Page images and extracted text
Segment Open

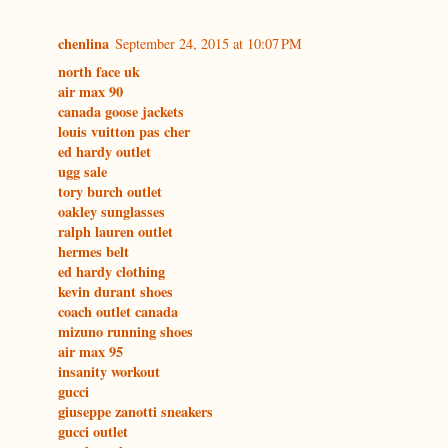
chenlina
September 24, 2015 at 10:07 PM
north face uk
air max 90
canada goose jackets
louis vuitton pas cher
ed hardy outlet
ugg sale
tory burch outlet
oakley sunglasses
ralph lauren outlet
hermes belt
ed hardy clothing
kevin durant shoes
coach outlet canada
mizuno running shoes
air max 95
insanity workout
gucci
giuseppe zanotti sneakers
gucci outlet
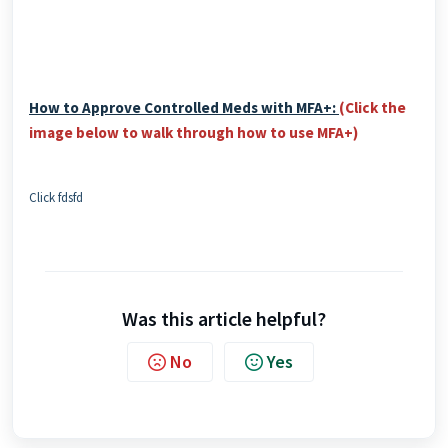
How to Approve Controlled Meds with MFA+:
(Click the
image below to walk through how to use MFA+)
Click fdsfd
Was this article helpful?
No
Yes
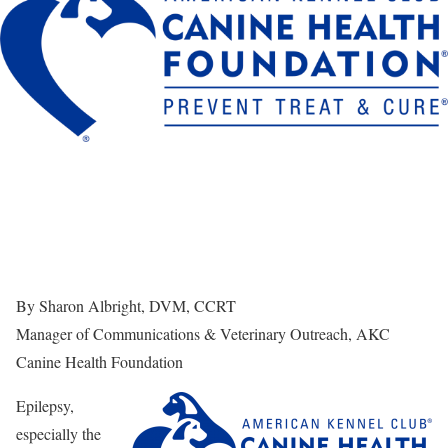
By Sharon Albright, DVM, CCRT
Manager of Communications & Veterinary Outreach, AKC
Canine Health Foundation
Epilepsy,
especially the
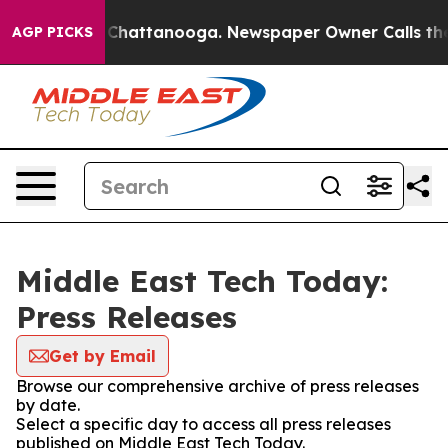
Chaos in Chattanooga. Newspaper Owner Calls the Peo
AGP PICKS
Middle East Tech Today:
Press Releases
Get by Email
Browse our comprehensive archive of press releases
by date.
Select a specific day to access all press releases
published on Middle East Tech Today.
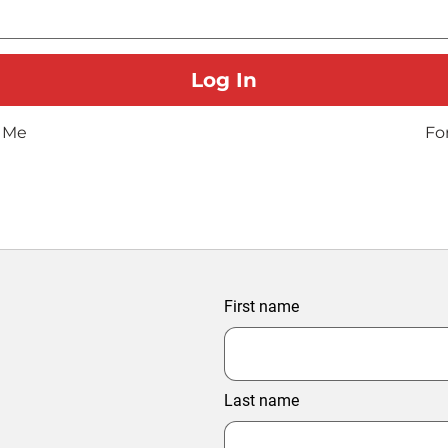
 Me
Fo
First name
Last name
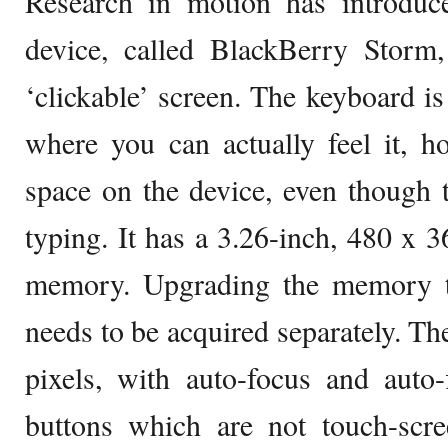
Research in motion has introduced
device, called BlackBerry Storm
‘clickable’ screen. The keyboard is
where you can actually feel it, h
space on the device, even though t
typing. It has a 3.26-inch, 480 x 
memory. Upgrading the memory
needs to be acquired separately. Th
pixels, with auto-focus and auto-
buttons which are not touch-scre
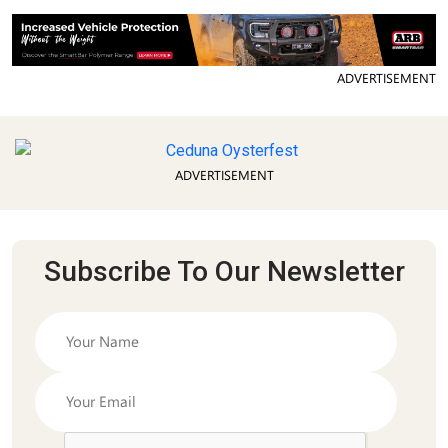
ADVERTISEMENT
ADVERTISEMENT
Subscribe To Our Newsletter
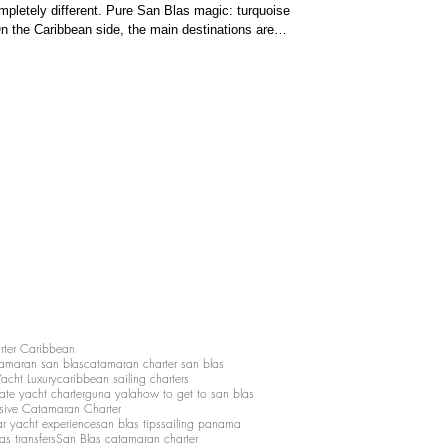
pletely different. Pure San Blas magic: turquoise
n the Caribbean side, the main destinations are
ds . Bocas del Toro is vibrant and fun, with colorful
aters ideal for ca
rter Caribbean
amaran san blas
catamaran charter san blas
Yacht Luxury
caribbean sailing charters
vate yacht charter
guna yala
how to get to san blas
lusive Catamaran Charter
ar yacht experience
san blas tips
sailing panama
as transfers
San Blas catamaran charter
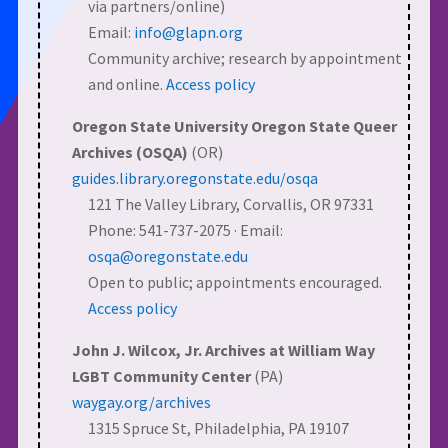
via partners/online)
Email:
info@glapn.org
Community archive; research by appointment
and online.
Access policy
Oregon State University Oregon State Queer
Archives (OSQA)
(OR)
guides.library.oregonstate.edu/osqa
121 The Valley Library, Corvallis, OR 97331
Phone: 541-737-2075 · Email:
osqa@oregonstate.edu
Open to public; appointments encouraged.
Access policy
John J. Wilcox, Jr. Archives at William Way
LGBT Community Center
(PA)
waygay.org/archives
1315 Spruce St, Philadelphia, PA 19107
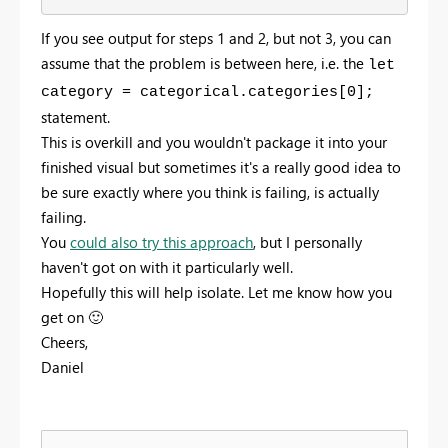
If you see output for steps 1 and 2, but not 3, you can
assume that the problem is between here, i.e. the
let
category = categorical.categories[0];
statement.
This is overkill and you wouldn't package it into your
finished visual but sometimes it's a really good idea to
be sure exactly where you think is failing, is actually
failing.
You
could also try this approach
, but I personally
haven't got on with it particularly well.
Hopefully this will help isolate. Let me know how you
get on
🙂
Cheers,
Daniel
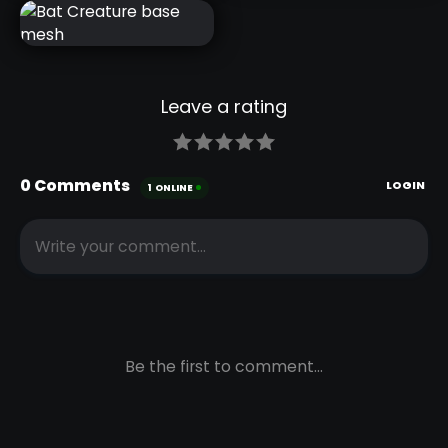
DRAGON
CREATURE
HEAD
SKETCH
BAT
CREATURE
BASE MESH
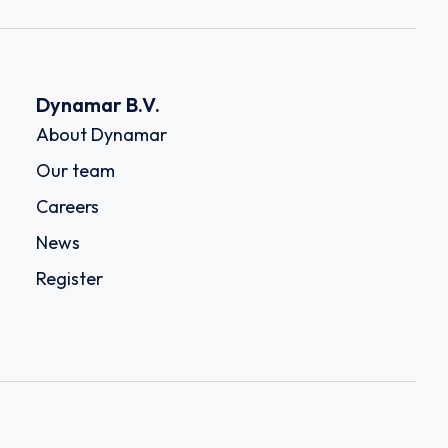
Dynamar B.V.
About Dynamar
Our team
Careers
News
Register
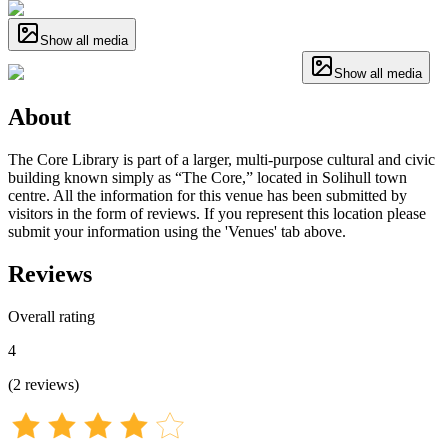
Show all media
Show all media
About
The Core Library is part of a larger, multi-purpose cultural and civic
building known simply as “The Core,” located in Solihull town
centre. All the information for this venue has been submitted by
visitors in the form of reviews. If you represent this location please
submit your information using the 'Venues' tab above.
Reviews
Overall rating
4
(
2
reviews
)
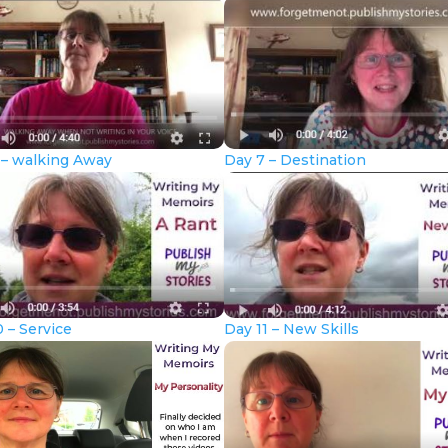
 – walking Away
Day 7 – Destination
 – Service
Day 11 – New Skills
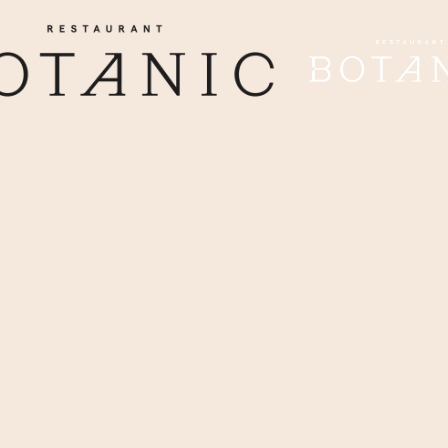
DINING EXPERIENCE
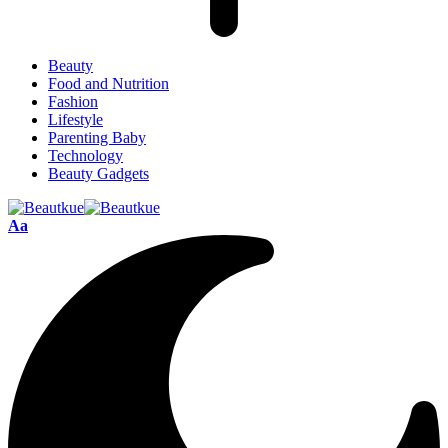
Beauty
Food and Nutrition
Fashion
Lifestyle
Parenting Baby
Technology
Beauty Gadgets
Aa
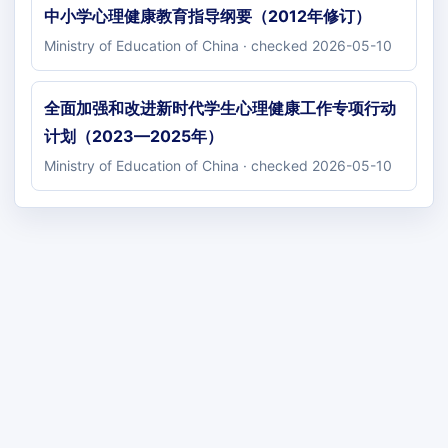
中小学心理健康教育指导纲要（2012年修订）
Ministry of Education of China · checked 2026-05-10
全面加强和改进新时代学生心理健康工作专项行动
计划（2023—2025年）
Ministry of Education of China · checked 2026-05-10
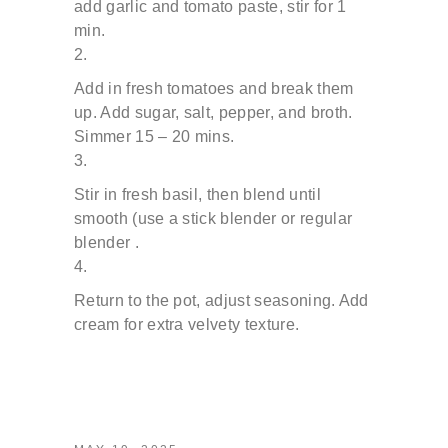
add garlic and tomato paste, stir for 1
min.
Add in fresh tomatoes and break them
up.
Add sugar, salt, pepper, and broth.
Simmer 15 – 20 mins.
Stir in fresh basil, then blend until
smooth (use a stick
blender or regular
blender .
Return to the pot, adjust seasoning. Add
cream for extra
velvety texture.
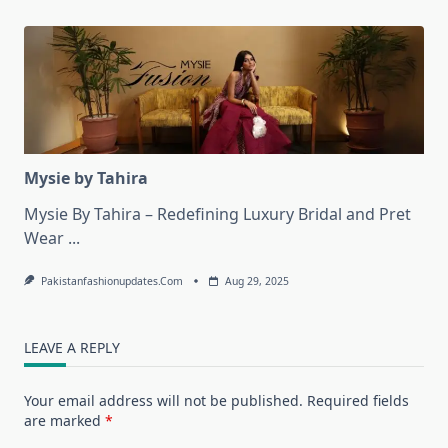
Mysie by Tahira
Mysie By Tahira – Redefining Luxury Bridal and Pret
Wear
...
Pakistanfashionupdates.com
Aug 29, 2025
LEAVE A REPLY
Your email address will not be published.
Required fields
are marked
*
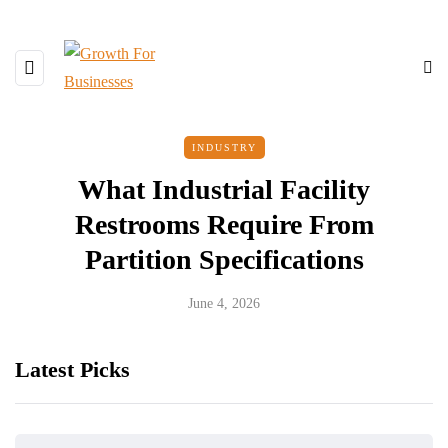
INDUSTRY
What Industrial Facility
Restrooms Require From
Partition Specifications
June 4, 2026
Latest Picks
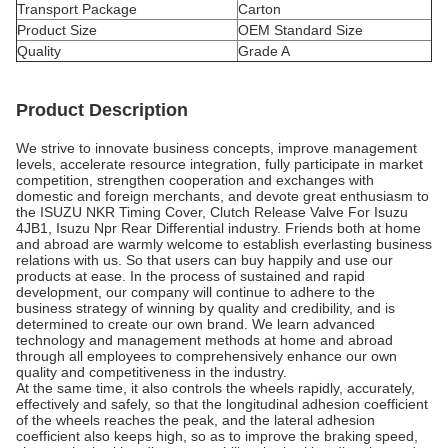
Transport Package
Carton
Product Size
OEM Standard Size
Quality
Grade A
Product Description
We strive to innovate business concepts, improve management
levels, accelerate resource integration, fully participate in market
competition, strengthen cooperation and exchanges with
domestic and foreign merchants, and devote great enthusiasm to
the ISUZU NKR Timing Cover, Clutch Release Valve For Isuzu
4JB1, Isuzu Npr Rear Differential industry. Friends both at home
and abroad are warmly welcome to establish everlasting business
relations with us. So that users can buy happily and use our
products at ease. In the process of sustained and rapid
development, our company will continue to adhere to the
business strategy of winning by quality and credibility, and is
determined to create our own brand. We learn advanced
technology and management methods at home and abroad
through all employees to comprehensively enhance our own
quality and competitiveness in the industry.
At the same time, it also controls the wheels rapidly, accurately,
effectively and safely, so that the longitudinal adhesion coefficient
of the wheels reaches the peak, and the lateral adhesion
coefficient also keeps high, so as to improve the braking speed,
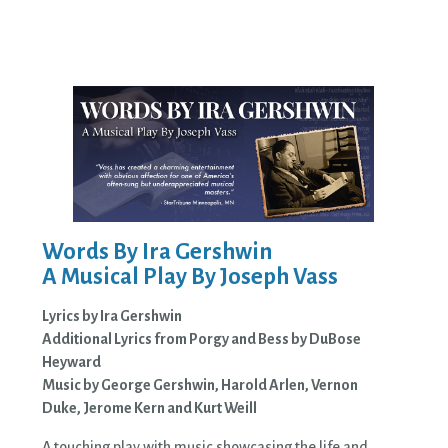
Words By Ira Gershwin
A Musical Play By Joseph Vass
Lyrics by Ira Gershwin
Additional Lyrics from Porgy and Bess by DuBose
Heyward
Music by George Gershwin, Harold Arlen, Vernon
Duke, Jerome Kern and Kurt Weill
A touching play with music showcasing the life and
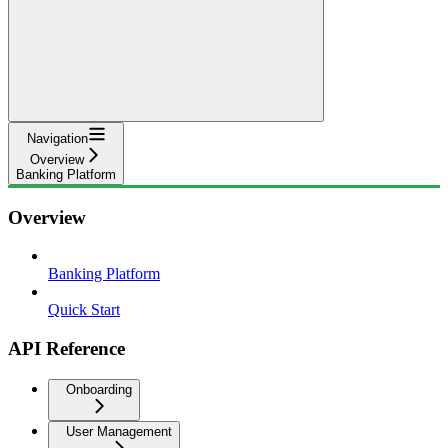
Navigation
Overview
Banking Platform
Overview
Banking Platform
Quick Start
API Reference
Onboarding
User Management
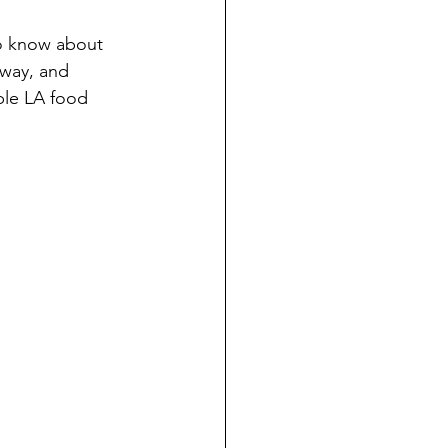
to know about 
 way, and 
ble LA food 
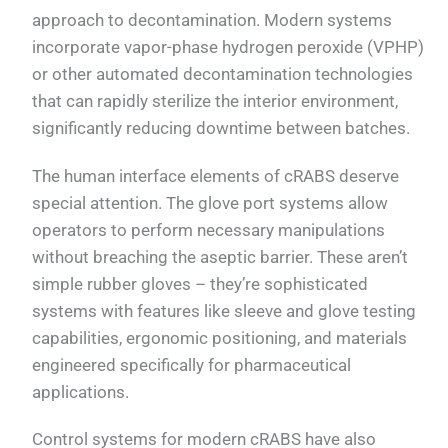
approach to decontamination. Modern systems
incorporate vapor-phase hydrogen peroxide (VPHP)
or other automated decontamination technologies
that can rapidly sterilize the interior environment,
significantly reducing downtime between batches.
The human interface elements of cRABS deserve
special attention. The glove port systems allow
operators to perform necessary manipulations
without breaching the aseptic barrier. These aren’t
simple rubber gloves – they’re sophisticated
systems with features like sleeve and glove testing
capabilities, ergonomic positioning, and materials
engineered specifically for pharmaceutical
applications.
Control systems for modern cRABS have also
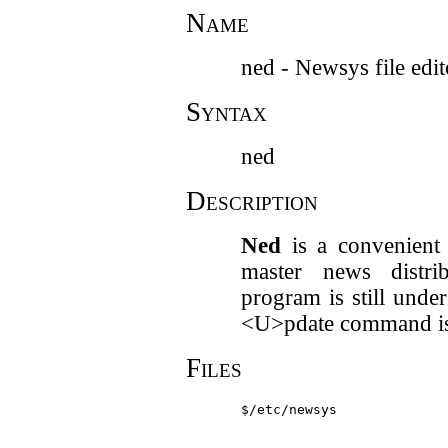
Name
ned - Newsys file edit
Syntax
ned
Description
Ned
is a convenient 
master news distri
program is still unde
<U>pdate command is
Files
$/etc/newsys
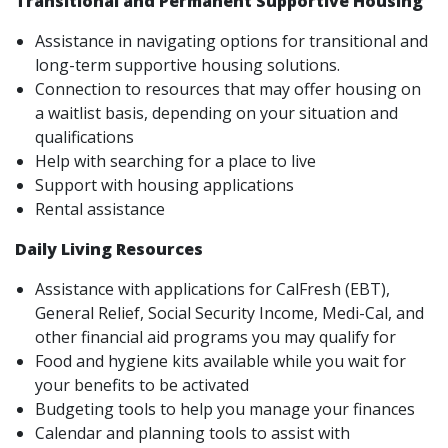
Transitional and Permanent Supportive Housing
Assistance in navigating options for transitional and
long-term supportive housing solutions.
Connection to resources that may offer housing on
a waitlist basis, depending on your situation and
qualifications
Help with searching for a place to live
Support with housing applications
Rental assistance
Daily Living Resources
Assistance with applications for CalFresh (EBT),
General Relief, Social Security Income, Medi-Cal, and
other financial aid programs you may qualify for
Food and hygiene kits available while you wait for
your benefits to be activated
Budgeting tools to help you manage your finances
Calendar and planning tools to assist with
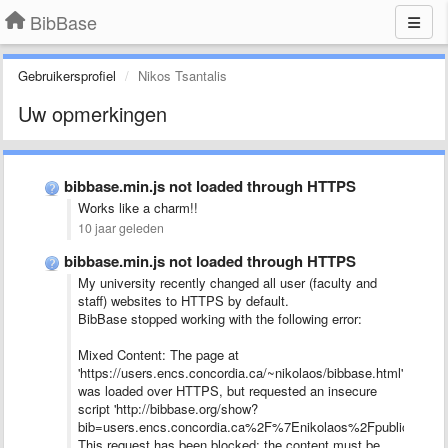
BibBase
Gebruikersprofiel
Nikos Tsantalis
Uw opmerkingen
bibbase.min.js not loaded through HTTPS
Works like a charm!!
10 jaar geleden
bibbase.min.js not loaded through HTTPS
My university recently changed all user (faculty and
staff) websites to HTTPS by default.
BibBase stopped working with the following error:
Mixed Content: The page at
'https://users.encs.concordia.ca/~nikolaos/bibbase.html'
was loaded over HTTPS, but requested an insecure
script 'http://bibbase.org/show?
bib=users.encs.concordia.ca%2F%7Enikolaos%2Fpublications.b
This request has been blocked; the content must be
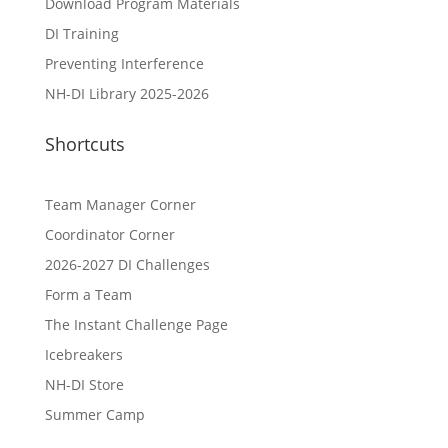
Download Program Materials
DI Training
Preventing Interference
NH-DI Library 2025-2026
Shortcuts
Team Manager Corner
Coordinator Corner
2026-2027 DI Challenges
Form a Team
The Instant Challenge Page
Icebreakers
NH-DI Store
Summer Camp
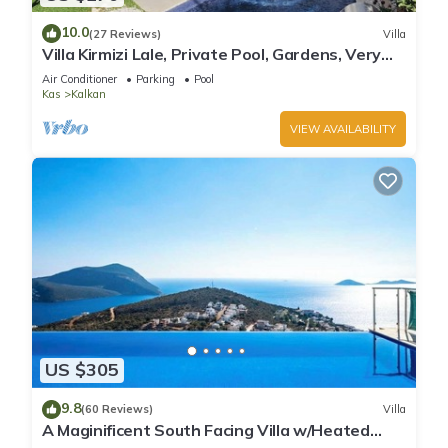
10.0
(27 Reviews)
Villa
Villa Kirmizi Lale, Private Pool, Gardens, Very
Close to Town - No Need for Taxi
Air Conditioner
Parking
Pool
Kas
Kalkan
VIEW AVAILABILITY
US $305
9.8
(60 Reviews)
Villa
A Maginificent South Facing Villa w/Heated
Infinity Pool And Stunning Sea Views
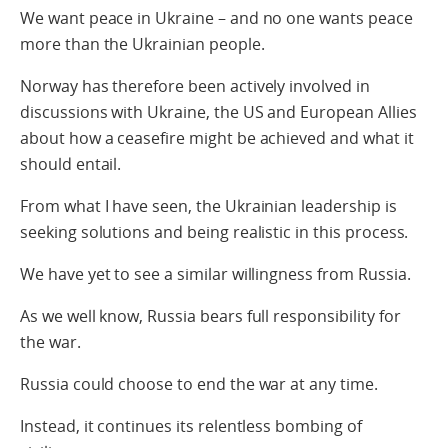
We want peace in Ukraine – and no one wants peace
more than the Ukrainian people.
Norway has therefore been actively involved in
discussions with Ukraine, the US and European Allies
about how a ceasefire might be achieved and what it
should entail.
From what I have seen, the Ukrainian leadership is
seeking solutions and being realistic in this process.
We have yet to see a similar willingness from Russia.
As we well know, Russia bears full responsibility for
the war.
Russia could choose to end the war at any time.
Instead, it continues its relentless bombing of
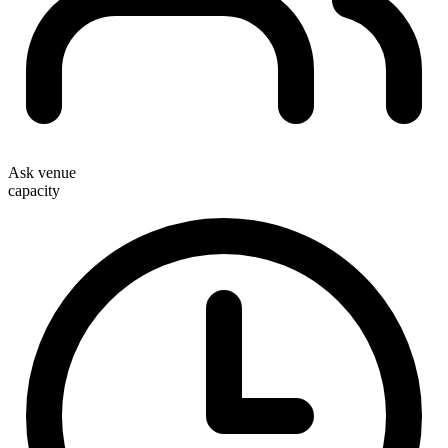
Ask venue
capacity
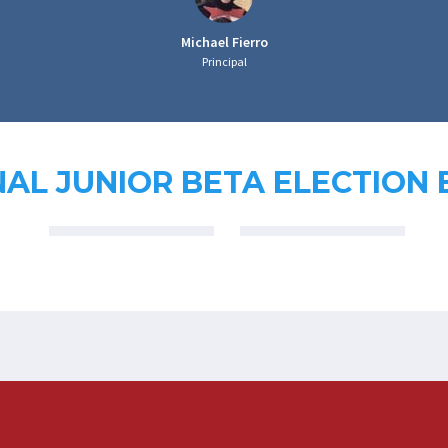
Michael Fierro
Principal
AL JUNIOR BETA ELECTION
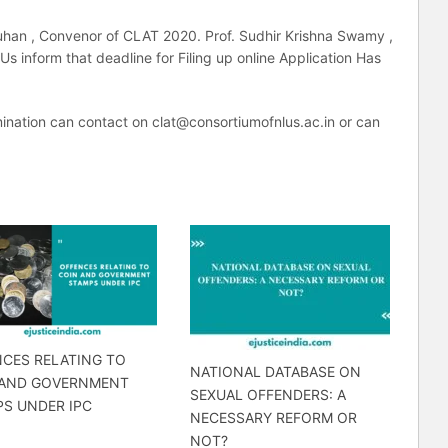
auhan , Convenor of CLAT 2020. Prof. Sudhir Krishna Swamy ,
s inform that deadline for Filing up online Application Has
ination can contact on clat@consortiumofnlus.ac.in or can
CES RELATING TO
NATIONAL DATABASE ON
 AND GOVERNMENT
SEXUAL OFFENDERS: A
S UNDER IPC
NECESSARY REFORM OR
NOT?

Segment Closed

→ **Activity**:
Out of the records above, return only the lines from the one with "typing. It has a 3.26-inch, 480 x" through the one with "caribbean sailing charters", exactly, and none of the pictures.

→ **Solution to the exercise**:
typing. It has a 3.26-inch, 480 x 
memory. Upgrading the memory
needs to be acquired separately. Th
pixels, with auto-focus and auto-
buttons which are not touch-scre
ADVERTISEMENT
ADVERTISEMENT
Subscribe To Our Newsletter
pletely different. Pure San Blas magic: turquoise
n the Caribbean side, the main destinations are
ds . Bocas del Toro is vibrant and fun, with colorful
aters ideal for ca
rter Caribbean
amaran san blas
catamaran charter san blas
Yacht Luxury
caribbean sailing charters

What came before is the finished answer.